Ok, I figured out a moving average solution which is fast without changing the data structures:
def updateCentroid(self, label):
cluster = self.clusters[label]
n = len(cluster.points)
cluster.centroid.x = ((n-1)*cluster.centroid.x + cluster.points[n-1].x)/n
cluster.centroid.y = ((n-1)*cluster.centroid.y + cluster.points[n-1].y)/n
This lowered computation time (for the whole k means algorithm) to 13% of original. =)
Thank you all for some great insight!
Try this:
def updateCentroid(self, label):
self.clusters[label].centroid.x = numpy.array([point.x for point in self.clusters[label].points]).mean()
self.clusters[label].centroid.y = numpy.array([point.y for point in self.clusters[label].points]).mean()
That's the problem with profilers that only tell you about functions. This is the method I use, and it pinpoints costly lines of code, including points where functions are called.
That said, there's a general idea that data structure is free. As #Michael-Anderson asked, why not avoid making an array? That's the first thing I saw in your code, that you're building arrays by appending. You don't need to.

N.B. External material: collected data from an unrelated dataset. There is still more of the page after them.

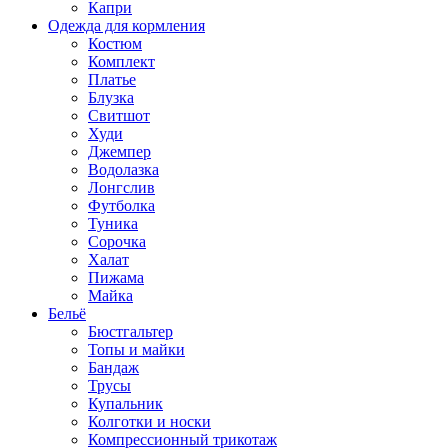
Капри
Одежда для кормления
Костюм
Комплект
Платье
Блузка
Свитшот
Худи
Джемпер
Водолазка
Лонгслив
Футболка
Туника
Сорочка
Халат
Пижама
Майка
Бельё
Бюстгальтер
Топы и майки
Бандаж
Трусы
Купальник
Колготки и носки
Компрессионный трикотаж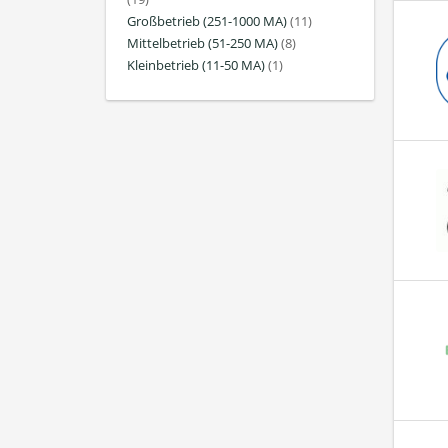
Großbetrieb (251-1000 MA)
(11)
Mittelbetrieb (51-250 MA)
(8)
Kleinbetrieb (11-50 MA)
(1)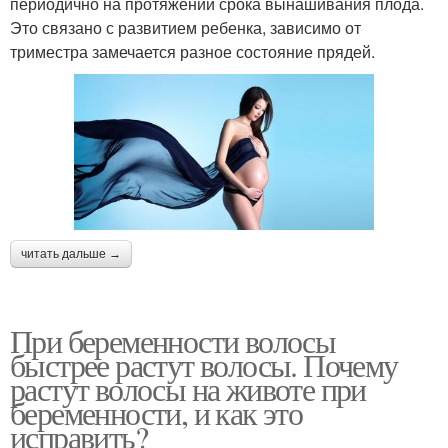
периодично на протяжении срока вынашивания плода.
Это связано с развитием ребенка, зависимо от
триместра замечается разное состояние прядей.
читать дальше →
При беременности волосы
быстрее растут волосы. Почему
растут волосы на животе при
беременности, и как это
исправить?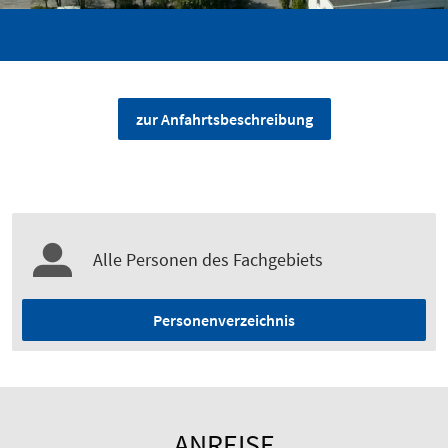
zur Anfahrtsbeschreibung
Alle Personen des Fachgebiets
Personenverzeichnis
ANREISE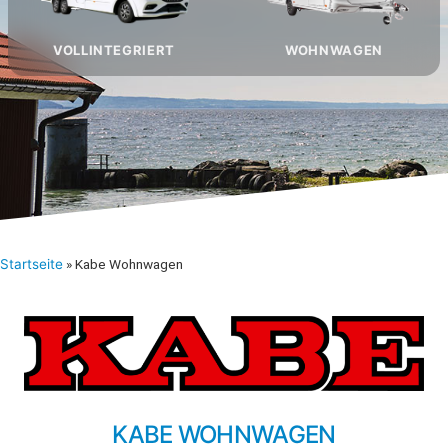
VOLLINTEGRIERT
WOHNWAGEN
Startseite
»
Kabe Wohnwagen
KABE WOHNWAGEN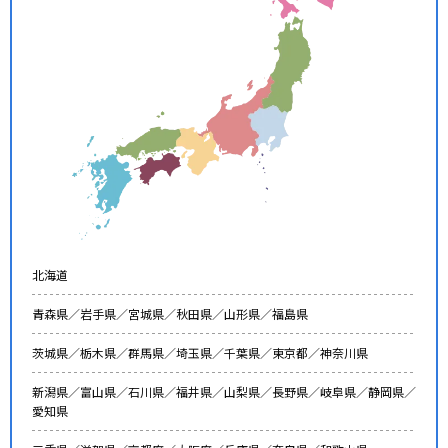
北海道
青森県／
岩手県／
宮城県／
秋田県／
山形県／
福島県
茨城県／
栃木県／
群馬県／
埼玉県／
千葉県／
東京都／
神奈川県
新潟県／
富山県／
石川県／
福井県／
山梨県／
長野県／
岐阜県／
静岡県／
愛知県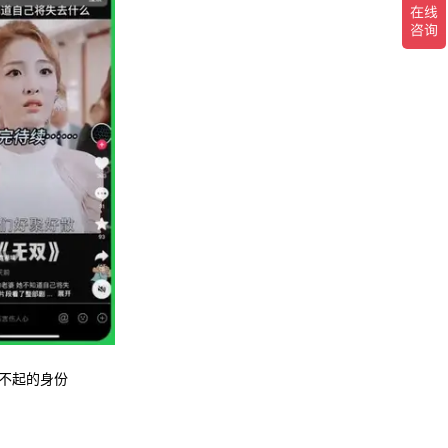
不起的身份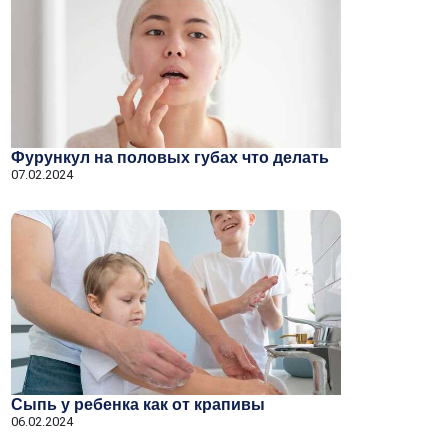
Фурункул на половых губах что делать
07.02.2024
Сыпь у ребенка как от крапивы
06.02.2024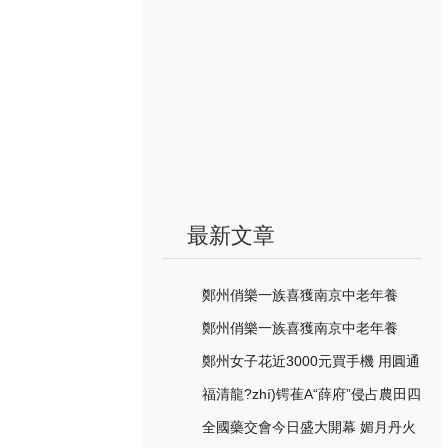
最新文章
鄭州俏樂一族喜獲南京中老年養
(yǎng)生文化藝術節(jié)三項大獎
鄭州俏樂一族喜獲南京中老年養
(yǎng)生文化藝術節(jié)三項大獎
鄭州女子花近3000元買手機 用圓通
快遞送到時僅剩空盒子
福清龍?zhí)锷萑A“薛府”侵占農田四
十余畝 為何久未查處
全國藥交會今日盛大開幕 媚月丹火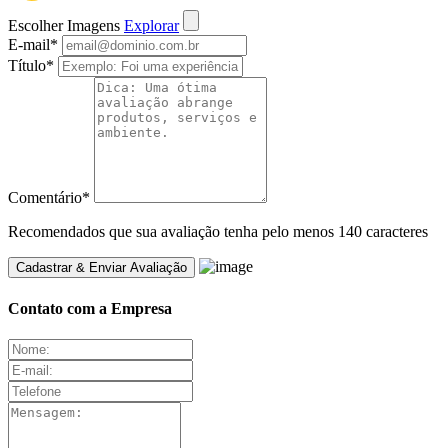
Escolher Imagens
Explorar
E-mail
*
Título
*
Comentário
*
Recomendados que sua avaliação tenha pelo menos 140 caracteres
Contato com a Empresa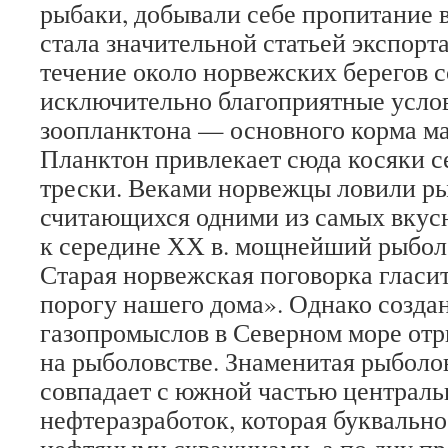
рыбаки, добывали себе пропитание в
стала значительной статьей экспорт
течение около норвежских берегов с
исключительно благоприятные усло
зоопланктона — основного корма ма
Планктон привлекает сюда косяки с
трески. Веками норвежцы ловили ры
считающихся одними из самых вкусн
к середине ХХ в. мощнейший рыбол
Старая норвежская поговорка гласит
порогу нашего дома». Однако создан
газопромыслов в Северном море отр
на рыболовстве. Знаменитая рыболо
совпадает с южной частью централь
нефтеразработок, которая буквальн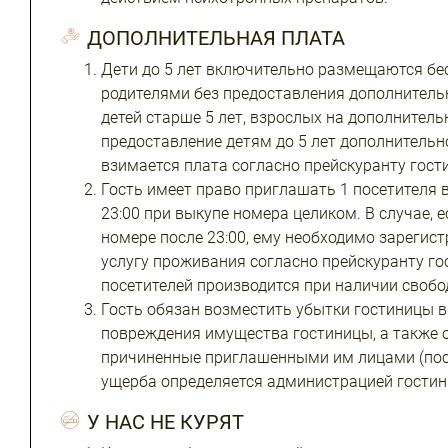
ДОПОЛНИТЕЛЬНАЯ ПЛАТА
Дети до 5 лет включительно размещаются бе
родителями без предоставления дополнитель
детей старше 5 лет, взрослых на дополнитель
предоставление детям до 5 лет дополнительн
взимается плата согласно прейскуранту гост
Гость имеет право приглашать 1 посетителя в
23:00 при выкупе номера целиком. В случае, е
номере после 23:00, ему необходимо зарегис
услугу проживания согласно прейскуранту г
посетителей производится при наличии свобо
Гость обязан возместить убытки гостиницы в
повреждения имущества гостиницы, а также о
причиненные приглашенными им лицами (пос
ущерба определяется администрацией гостин
У НАС НЕ КУРЯТ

One way to go is add an x_sum and y_sum to your "clusters" object and sum the coordinates as points are added. If things are moving around, you can also update the sum as points move. Then getting the centroid is just a matter of dividing the x_sum and y_sum by the number of points. If your points are numpy vectors that can be added, then you don't even need to sum the components, just maintain a sum of all the vectors and multiply be 1/len at the end.